● What to work on
The entries that follow contain images, which should be left out; output everything else exactly.

***** Study material

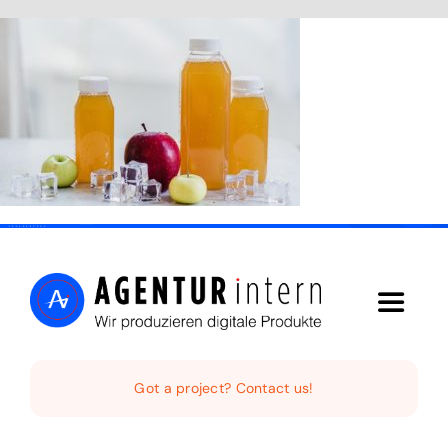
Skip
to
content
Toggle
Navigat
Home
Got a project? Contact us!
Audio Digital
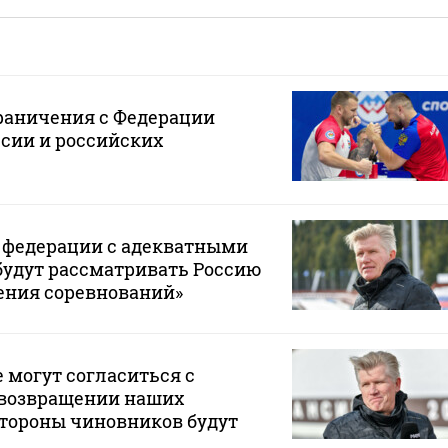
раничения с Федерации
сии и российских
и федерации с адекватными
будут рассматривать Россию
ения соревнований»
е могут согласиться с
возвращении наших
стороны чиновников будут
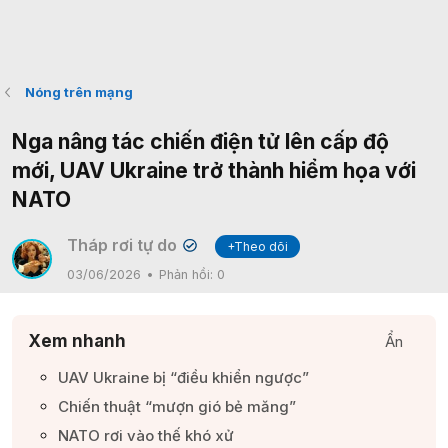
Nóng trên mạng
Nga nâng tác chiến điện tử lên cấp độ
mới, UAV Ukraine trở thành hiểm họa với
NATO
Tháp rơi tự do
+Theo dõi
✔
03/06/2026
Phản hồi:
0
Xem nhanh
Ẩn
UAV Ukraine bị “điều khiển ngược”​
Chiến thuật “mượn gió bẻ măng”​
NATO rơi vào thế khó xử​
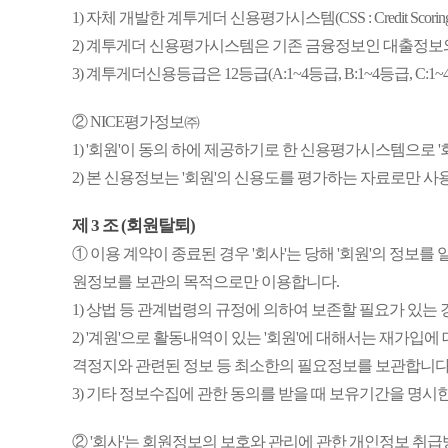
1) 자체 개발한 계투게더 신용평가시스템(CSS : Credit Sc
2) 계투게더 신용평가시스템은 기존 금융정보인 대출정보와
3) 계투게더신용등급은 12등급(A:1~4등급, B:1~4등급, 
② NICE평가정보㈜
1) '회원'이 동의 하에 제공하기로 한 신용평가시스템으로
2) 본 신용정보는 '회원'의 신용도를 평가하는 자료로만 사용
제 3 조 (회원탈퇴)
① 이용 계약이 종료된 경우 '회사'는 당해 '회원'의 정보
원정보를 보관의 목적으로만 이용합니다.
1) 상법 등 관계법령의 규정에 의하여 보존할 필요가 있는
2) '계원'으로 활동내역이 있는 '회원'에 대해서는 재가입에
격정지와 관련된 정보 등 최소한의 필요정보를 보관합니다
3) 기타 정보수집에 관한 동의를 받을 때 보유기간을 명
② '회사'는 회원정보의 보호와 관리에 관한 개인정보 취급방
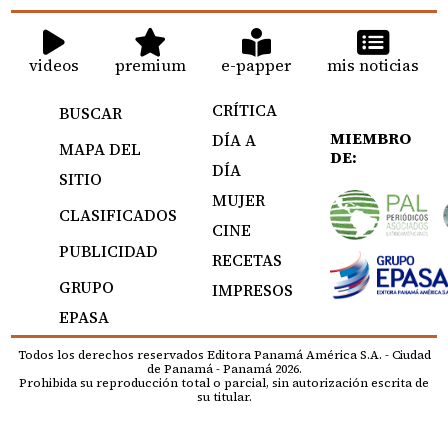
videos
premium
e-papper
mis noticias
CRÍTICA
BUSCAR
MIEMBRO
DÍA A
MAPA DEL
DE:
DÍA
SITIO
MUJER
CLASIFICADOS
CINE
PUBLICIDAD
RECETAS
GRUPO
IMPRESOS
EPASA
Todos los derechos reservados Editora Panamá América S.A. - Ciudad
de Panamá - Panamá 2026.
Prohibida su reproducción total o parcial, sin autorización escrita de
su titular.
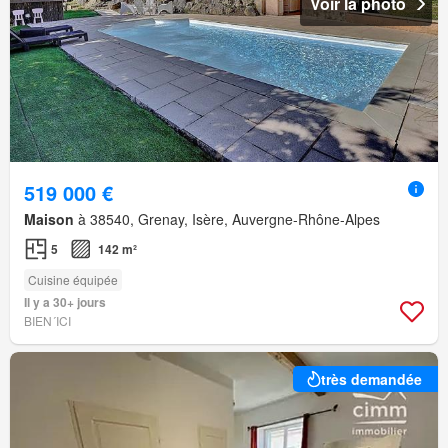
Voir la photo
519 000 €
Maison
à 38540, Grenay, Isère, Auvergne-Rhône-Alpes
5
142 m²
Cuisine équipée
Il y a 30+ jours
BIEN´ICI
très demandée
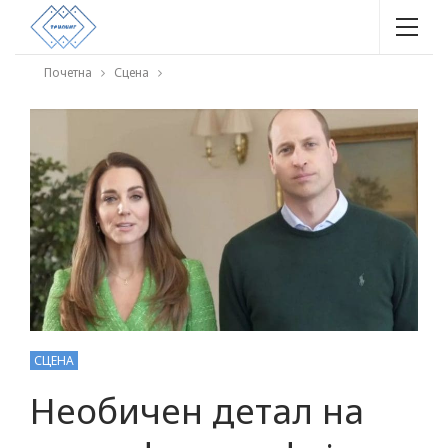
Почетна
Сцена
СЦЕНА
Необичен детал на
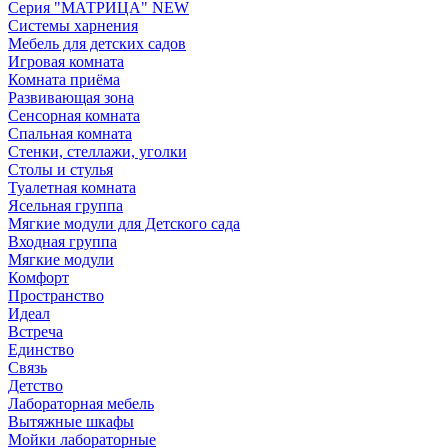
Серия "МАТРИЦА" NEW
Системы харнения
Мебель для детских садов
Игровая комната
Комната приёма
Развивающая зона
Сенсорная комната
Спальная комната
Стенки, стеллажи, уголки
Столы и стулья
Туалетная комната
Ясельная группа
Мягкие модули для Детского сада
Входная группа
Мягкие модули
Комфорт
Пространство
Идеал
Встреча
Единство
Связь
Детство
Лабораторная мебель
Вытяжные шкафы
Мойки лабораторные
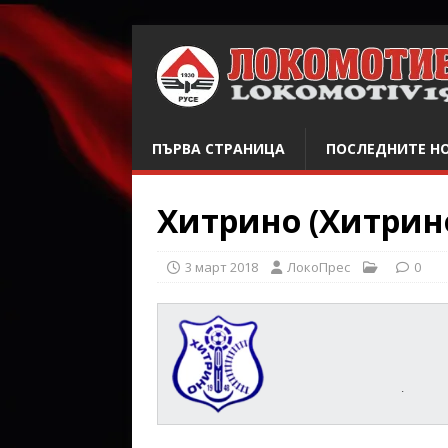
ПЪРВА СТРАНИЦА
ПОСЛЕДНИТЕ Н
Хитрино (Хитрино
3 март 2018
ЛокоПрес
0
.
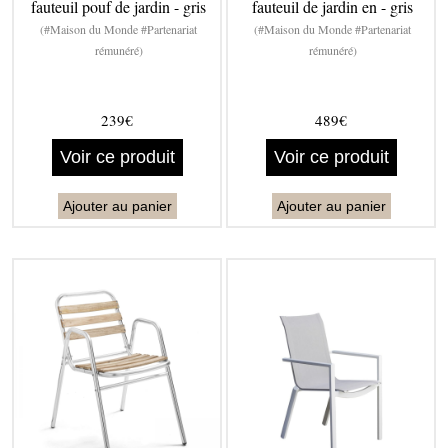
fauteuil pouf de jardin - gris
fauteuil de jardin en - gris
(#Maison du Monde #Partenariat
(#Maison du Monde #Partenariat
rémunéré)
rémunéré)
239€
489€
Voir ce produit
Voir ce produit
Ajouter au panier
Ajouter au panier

**********

● Exercise response
Skip
to
content
Toggle
Navigat
Home
Got a project? Contact us!
Audio Digital
раничения с Федерации
сии и российских
и федерации с адекватными
будут рассматривать Россию
ения соревнований»
е могут согласиться с
возвращении наших
стороны чиновников будут
Nóng trên mạng
Nga nâng tác chiến điện tử lên cấp độ
mới, UAV Ukraine trở thành hiểm họa với
NATO
Tháp rơi tự do
+Theo dõi
✔
03/06/2026
Phản hồi:
0
Xem nhanh
Ẩn
UAV Ukraine bị “điều khiển ngược”​
Chiến thuật “mượn gió bẻ măng”​
NATO rơi vào thế khó xử​
1) 자체 개발한 계투게더 신용평가시스템(CSS : Credit Sc
2) 계투게더 신용평가시스템은 기존 금융정보인 대출정보와
3) 계투게더신용등급은 12등급(A:1~4등급, B:1~4등급, 
② NICE평가정보㈜
1) '회원'이 동의 하에 제공하기로 한 신용평가시스템으로
2) 본 신용정보는 '회원'의 신용도를 평가하는 자료로만 사용
제 3 조 (회원탈퇴)
① 이용 계약이 종료된 경우 '회사'는 당해 '회원'의 정보
원정보를 보관의 목적으로만 이용합니다.
1) 상법 등 관계법령의 규정에 의하여 보존할 필요가 있는
2) '계원'으로 활동내역이 있는 '회원'에 대해서는 재가입에
격정지와 관련된 정보 등 최소한의 필요정보를 보관합니다
3) 기타 정보수집에 관한 동의를 받을 때 보유기간을 명
② '회사'는 회원정보의 보호와 관리에 관한 개인정보 취급방
videos
premium
e-papper
mis noticias
CRÍTICA
BUSCAR
MIEMBRO
DÍA A
MAPA DEL
DE:
DÍA
SITIO
MUJER
CLASIFICADOS
CINE
PUBLICIDAD
RECETAS
GRUPO
IMPRESOS
EPASA
Todos los derechos reservados Editora Panamá América S.A. - Ciudad
de Panamá - Panamá 2026.
Prohibida su reproducción total o parcial, sin autorización escrita de
su titular.
Voir la photo
519 000 €
Maison
à 38540, Grenay, Isère, Auvergne-Rhône-Alpes
5
142 m²
Cuisine équipée
Il y a 30+ jours
BIEN´ICI
très demandée
Почетна
Сцена
СЦЕНА
Необичен детал на
Серия "МАТРИЦА" NEW
Системы харнения
Мебель для детских садов
Игровая комната
Комната приёма
Развивающая зона
Сенсорная комната
Спальная комната
Стенки, стеллажи, уголки
Столы и стулья
Туалетная комната
Ясельная группа
Мягкие модули для Детского сада
Входная группа
Мягкие модули
Комфорт
Пространство
Идеал
Встреча
Единство
Связь
Детство
Лабораторная мебель
Вытяжные шкафы
Мойки лабораторные
ПЪРВА СТРАНИЦА
ПОСЛЕДНИТЕ Н
Хитрино (Хитрино
3 март 2018
ЛокоПрес
0
.
fauteuil pouf de jardin - gris
fauteuil de jardin en - gris
(#Maison du Monde #Partenariat
(#Maison du Monde #Partenariat
rémunéré)
rémunéré)
239€
489€
Voir ce produit
Voir ce produit
Ajouter au panier
Ajouter au panier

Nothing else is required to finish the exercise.